◆ REQUIRED WORK: Every line below that has "องการส" in it should be copied.

Items from a dataset
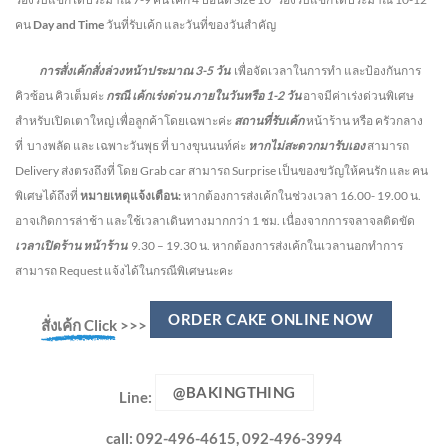
คน
Day and Time
วันที่รับเค้ก และวันที่ของวันสำคัญ
การสั่งเค้กสั่งล่วงหน้าประมาณ
3-5
วัน
เพื่อจัดเวลาในการทำ และป้องกันการ
คิวซ้อน คิวเต็มค่ะ
กรณี เค้กเร่งด่วน
ภายในวันหรือ
1-2
วัน
อาจมีค่าเร่งด่วนพิเศษ
สำหรับเปิดเตาใหญ่ เพื่อลูกค้าโดยเฉพาะค่ะ
สถานที่รับเค้ก
หน้าร้าน หรือ ครัวกลาง
ที่ บางพลัด และ เฉพาะวันพุธ ที่ บางขุนนนท์ค่ะ
หากไม่สะดวกมารับเอง
สามารถ
Delivery ส่งตรงถึงที่ โดย Grab car สามารถ Surprise เป็นของขวัญให้คนรัก และ คน
พิเศษได้ถึงที่
หมายเหตุแจ้งเตือน:
หากต้องการส่งเค้กในช่วงเวลา 16.00- 19.00 น.
อาจเกิดการล่าช้า และใช้เวลาเดินทางมากกว่า 1 ชม. เนื่องจากการจลาจลติดขัด
เวลาเปิดร้าน หน้าร้าน
9.30 – 19.30 น.
หากต้องการส่งเค้กในเวลานอกทำการ
สามารถ Request แจ้งได้ในกรณีพิเศษนะคะ
ORDER CAKE ONLINE NOW
สั่งเค้ก Click
>>>
@BAKINGTHING
Line:
call: 092-496-4615, 092-496-3994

◆ ANSWER SPACE:
หากต้องการส่งเค้กในช่วงเวลา 16.00- 19.00 น.
หากต้องการส่งเค้กในเวลานอกทำการ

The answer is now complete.